At one point, a stand-alone Lois Lane spin-off strip was proposed, but not followed through. I imagine it would’ve been competing with “Brenda Starr,” which launched in 1940 and ran until 2011. “Brenda Starr” was a strip about, well, a woman who works as a crusading newspaper reporter.
Batman also had a run in newspaper comics, albeit more sporadic than Superman. A “Batman and Robin” strip ran from 1943 to 1946, and briefly in 1953. Another revival ran from 1966 to 1974; at first it took cues in tone from the live-action TV show, before turning more serious (like its comic book counterpart). Finally, another Batman strip (simply titled “Batman”) ran from 1989 to 1991, tying into the popularity of the 1989 theatrical film.
DC also ran a strip called “The World’s Greatest Superheroes” from 1978 to 1985. It featured Superman, Batman, Robin, Wonder Woman, the Flash, and Black Lightning, though mainly centered around Superman.
More recently, in 2009, DC released a weekly 12-issue series called “Wednesday Comics,” featuring stories about various heroes told in the style of a Sunday newspaper comic (with each hero getting a page for their ongoing story). DC even released the book in a newspaper-like format.
DC paying attention to the growing popularity of webcomics is a good thing. Webcomics, and Webtoon, are huge, and both offer plenty of action-based strips. Also, even if the general public isn’t as fond of DC/Marvel superhero comics these days, they do like webcomics/comic strips.
Still, I assume DC will try to create strips that appeal to Webtoon’s style and audience, as well as hire creators used to working on webcomics/comic strips. Granted, the most popular genres on Webtoon are “slice of life” and romance. The former was never really DC’s forte; as for the latter, DC hasn’t published romance comics (that weren’t superhero tied) since the 70s. Meanwhile, in terms of audience, Publishers Weekly states that:
- 64% of Webtoon’s audience is female.
- The readership skews young (ages 14-24).
- The website and app get about 55 million global readers monthly, and about 15 million readers daily.

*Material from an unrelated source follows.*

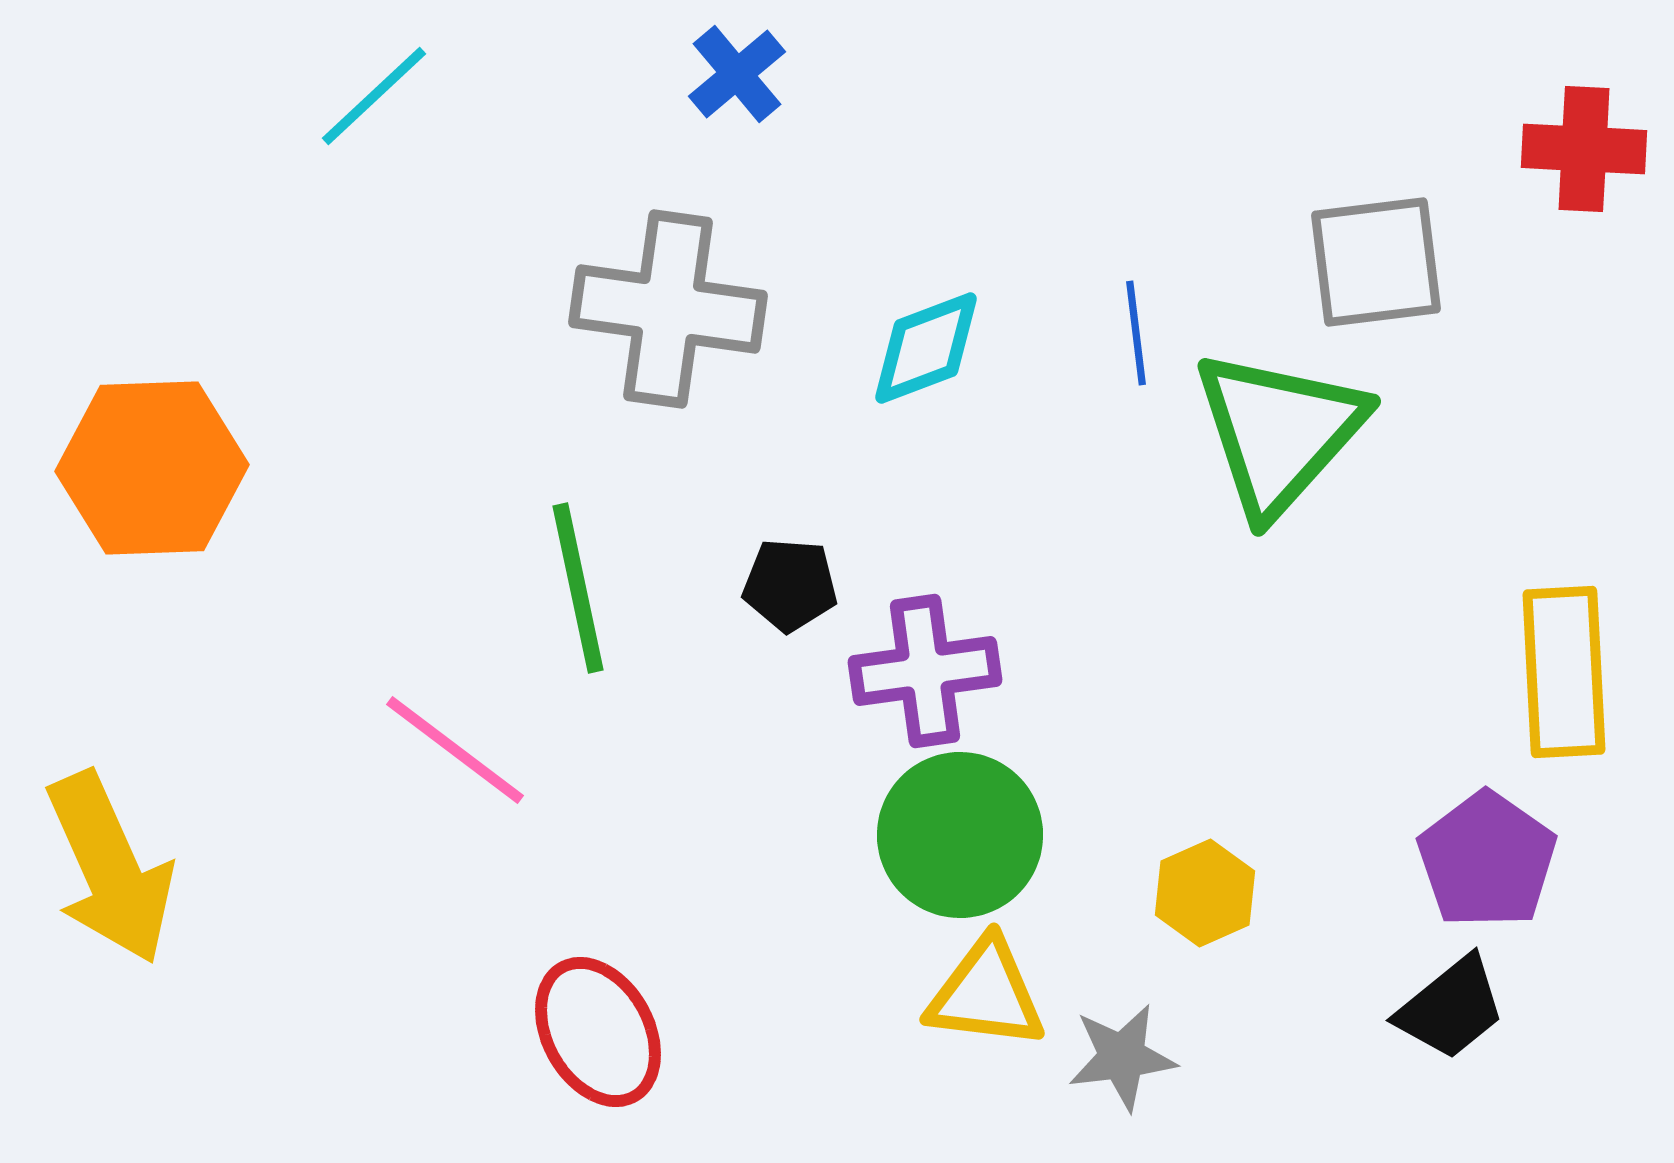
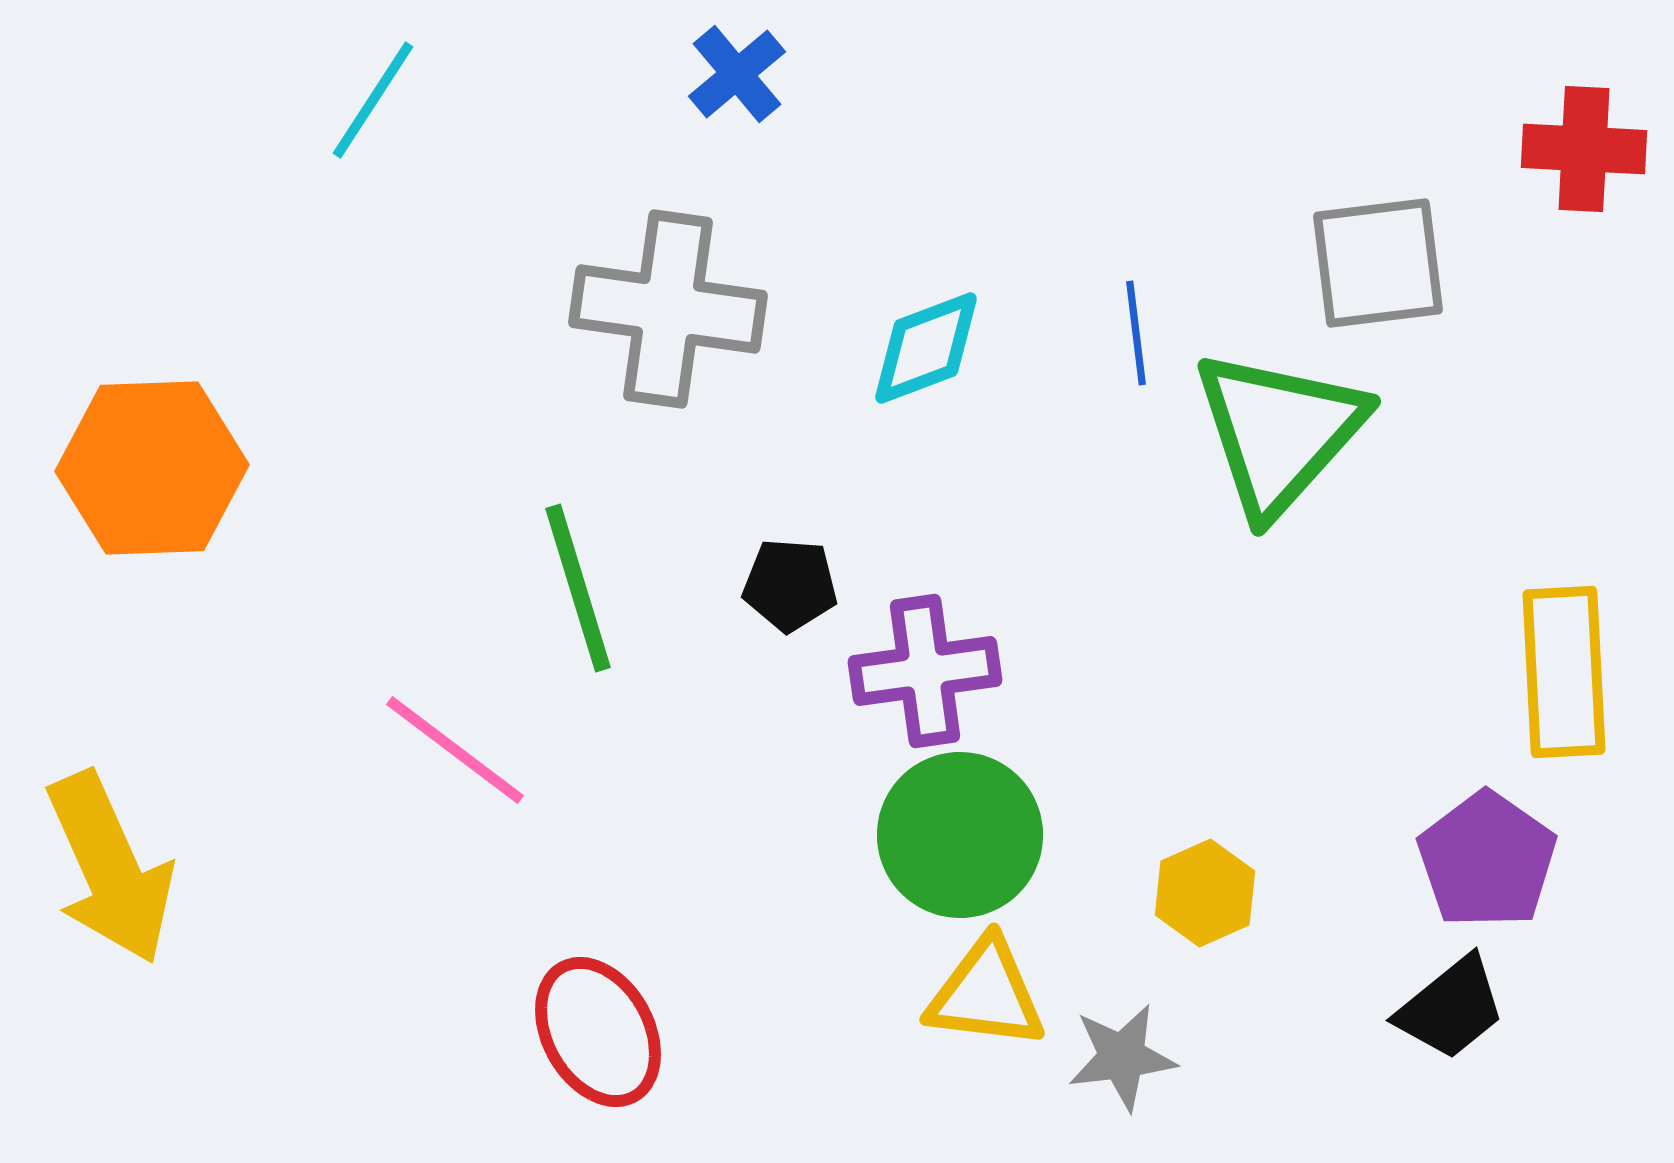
cyan line: moved 1 px left, 4 px down; rotated 14 degrees counterclockwise
gray square: moved 2 px right, 1 px down
green line: rotated 5 degrees counterclockwise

Thus, DC should keep all this in mind for its Webtoon comic strips. They’ll be appealing to a much bigger, broader, and more diverse audience than the stereotypical “Wednesday Warrior.” Also, I hope they make use of characters that aren’t Batman, or tied to Batman/the Batman family/Gotham City. Maybe it’s a good time to finally make a Lois Lane comic strip? Or use some of their secondary characters?